The other $30 million would place battery units in some homes in what GMP calls Zone 4 — areas served by single-phase “last-mile” power lines in rural areas. Some parts of the mountainous state have sufficiently few customers per mile that moving power lines underground or even just hardening them would be less economical than installing batteries.

The utility would cover the cost of the batteries so individual homeowners who couldn’t afford the upfront cost of a battery wouldn’t be left behind.

Ratepayers would pick up the tab, although GMP plans to pursue federal funding.

Other pieces of the puzzle include trailer-mounted energy storage, demand-response-enabled EV chargers and electric school buses with V2G capability.

GMP said the unique aspect of the 2030 Zero Outages Initiative is that it takes all these pieces and overlays them with federal community vulnerability data, topography and other metrics to calculate the best resiliency strategy for each circuit.

Utilities and grid operators nationwide are wrestling with the long-term implications of the clean energy transition and the immediate impact of extreme weather blamed on climate change.

In Vermont, the storms have been coming fast and furious.

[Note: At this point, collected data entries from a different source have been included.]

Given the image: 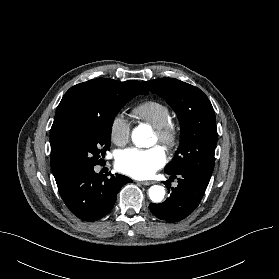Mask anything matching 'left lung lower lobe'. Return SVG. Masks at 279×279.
<instances>
[{
	"label": "left lung lower lobe",
	"instance_id": "0a47b994",
	"mask_svg": "<svg viewBox=\"0 0 279 279\" xmlns=\"http://www.w3.org/2000/svg\"><path fill=\"white\" fill-rule=\"evenodd\" d=\"M170 178L179 176L178 186L171 188L169 181L164 182L169 191L170 197L160 204L151 203L150 211L159 219L167 222H179L190 215L199 205L201 198L208 186L206 180L191 172H180L171 174Z\"/></svg>",
	"mask_w": 279,
	"mask_h": 279
}]
</instances>
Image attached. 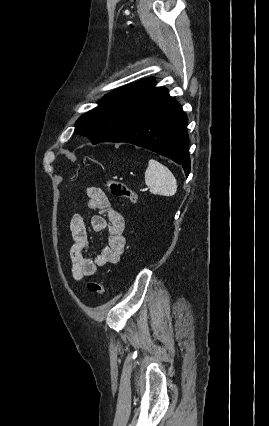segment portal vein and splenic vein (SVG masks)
Masks as SVG:
<instances>
[{
	"instance_id": "obj_1",
	"label": "portal vein and splenic vein",
	"mask_w": 269,
	"mask_h": 426,
	"mask_svg": "<svg viewBox=\"0 0 269 426\" xmlns=\"http://www.w3.org/2000/svg\"><path fill=\"white\" fill-rule=\"evenodd\" d=\"M146 190H147V188H143V189H142V191H146Z\"/></svg>"
}]
</instances>
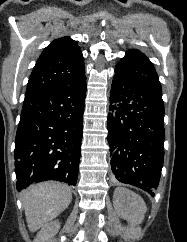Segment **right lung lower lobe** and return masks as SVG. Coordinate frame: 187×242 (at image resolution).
<instances>
[{"label": "right lung lower lobe", "instance_id": "1", "mask_svg": "<svg viewBox=\"0 0 187 242\" xmlns=\"http://www.w3.org/2000/svg\"><path fill=\"white\" fill-rule=\"evenodd\" d=\"M85 97L86 76L25 96L14 151L18 191L46 180L76 185Z\"/></svg>", "mask_w": 187, "mask_h": 242}]
</instances>
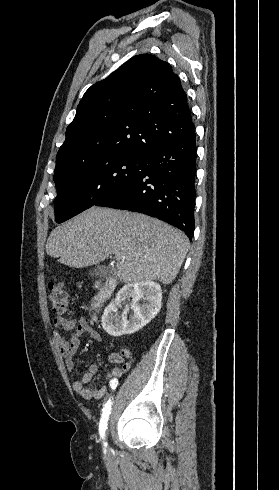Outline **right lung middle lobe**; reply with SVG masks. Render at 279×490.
<instances>
[{
	"label": "right lung middle lobe",
	"instance_id": "dd1d6c3e",
	"mask_svg": "<svg viewBox=\"0 0 279 490\" xmlns=\"http://www.w3.org/2000/svg\"><path fill=\"white\" fill-rule=\"evenodd\" d=\"M145 169V158L132 155H108L93 159L68 173L55 176L56 222L62 223L92 207L104 197L139 177Z\"/></svg>",
	"mask_w": 279,
	"mask_h": 490
}]
</instances>
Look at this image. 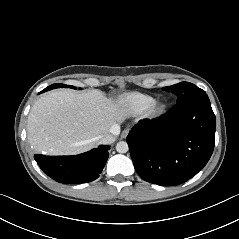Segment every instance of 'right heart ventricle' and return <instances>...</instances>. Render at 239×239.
Returning <instances> with one entry per match:
<instances>
[{"instance_id":"1","label":"right heart ventricle","mask_w":239,"mask_h":239,"mask_svg":"<svg viewBox=\"0 0 239 239\" xmlns=\"http://www.w3.org/2000/svg\"><path fill=\"white\" fill-rule=\"evenodd\" d=\"M154 98L151 95L132 92L124 95L123 104L133 113H142L151 104Z\"/></svg>"}]
</instances>
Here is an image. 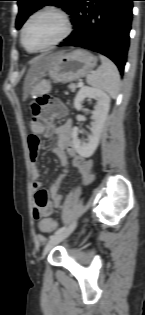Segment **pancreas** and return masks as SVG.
<instances>
[{
	"label": "pancreas",
	"mask_w": 145,
	"mask_h": 315,
	"mask_svg": "<svg viewBox=\"0 0 145 315\" xmlns=\"http://www.w3.org/2000/svg\"><path fill=\"white\" fill-rule=\"evenodd\" d=\"M68 87H69V89L71 90V91H75V89H76V84H74V83H71V84H69L68 85Z\"/></svg>",
	"instance_id": "pancreas-1"
}]
</instances>
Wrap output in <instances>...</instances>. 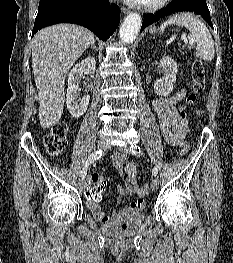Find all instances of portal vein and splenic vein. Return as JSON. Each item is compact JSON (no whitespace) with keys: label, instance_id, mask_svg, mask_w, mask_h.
<instances>
[{"label":"portal vein and splenic vein","instance_id":"obj_1","mask_svg":"<svg viewBox=\"0 0 233 263\" xmlns=\"http://www.w3.org/2000/svg\"><path fill=\"white\" fill-rule=\"evenodd\" d=\"M181 39L182 40H184V41H189L190 43H192V40H190V39H188L187 37H186V34H183L182 36H181Z\"/></svg>","mask_w":233,"mask_h":263}]
</instances>
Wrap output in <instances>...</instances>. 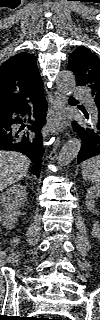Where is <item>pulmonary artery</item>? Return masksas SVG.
<instances>
[{
    "label": "pulmonary artery",
    "instance_id": "obj_1",
    "mask_svg": "<svg viewBox=\"0 0 100 320\" xmlns=\"http://www.w3.org/2000/svg\"><path fill=\"white\" fill-rule=\"evenodd\" d=\"M74 96L76 99H82V100L87 101V105H88L89 109L92 112L95 111V105L92 101V97L87 90H85L83 88H76Z\"/></svg>",
    "mask_w": 100,
    "mask_h": 320
}]
</instances>
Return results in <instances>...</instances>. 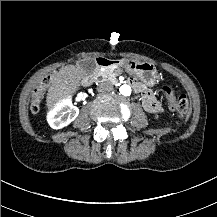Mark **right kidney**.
Returning a JSON list of instances; mask_svg holds the SVG:
<instances>
[{"label": "right kidney", "instance_id": "obj_1", "mask_svg": "<svg viewBox=\"0 0 217 217\" xmlns=\"http://www.w3.org/2000/svg\"><path fill=\"white\" fill-rule=\"evenodd\" d=\"M78 114V108L73 106L70 101H65L48 115V122L52 128L61 129L73 122Z\"/></svg>", "mask_w": 217, "mask_h": 217}]
</instances>
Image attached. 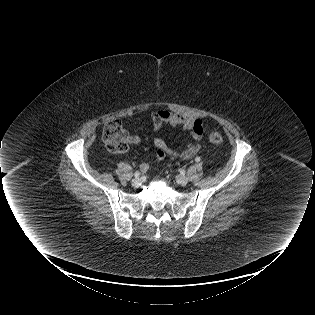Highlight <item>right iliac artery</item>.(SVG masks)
I'll use <instances>...</instances> for the list:
<instances>
[{
  "mask_svg": "<svg viewBox=\"0 0 315 315\" xmlns=\"http://www.w3.org/2000/svg\"><path fill=\"white\" fill-rule=\"evenodd\" d=\"M140 174H141V173H140L139 171H136V172L134 173V177H135V178H138V177L140 176Z\"/></svg>",
  "mask_w": 315,
  "mask_h": 315,
  "instance_id": "1",
  "label": "right iliac artery"
}]
</instances>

GMP has spent $115 million on repairs from major storms in the past decade, $45 million of it in just the past year. The three storms with the highest number of outages in GMP history have all hit in the past 12 months.

That is unsustainable, GMP said. It needs to accelerate resiliency efforts so future storms cause less damage and fewer outages.

GMP President Mari McClure said in a news release Tuesday: “We all see the severe impacts from storms, we know the impact outages have on your lives, and the status quo is no longer enough. We are motivated to do all we can to combat climate change and create a Vermont that is sustainable and affordable, but we must move faster. Together with our customers, regulators, our communities and that Vermont spirit that manages to innovate despite all odds, we have all we need to revolutionize the energy system and ensure a stronger, more affordable Vermont.”

If the PUC approves, the $280 million would be spent over the next two years. GMP said it expects the improvements to start yielding savings on storm recovery costs by 2026 and will submit a request for an expanded second phase of improvements to be made through 2030.

In a promising sign, the first 50 miles of power lines relocated underground came through the recent series of major storms undamaged and trees that fell on new spacer cables caused no outages.

GMP serves more than 270,000 homes and businesses in Vermont. It is by far the largest electric utility in the state, and the only one owned by investors.

A spokesperson told NetZero Insider Tuesday that GMP is confident it can secure enough storage units, even amid surging demand for batteries. It already has been working with suppliers.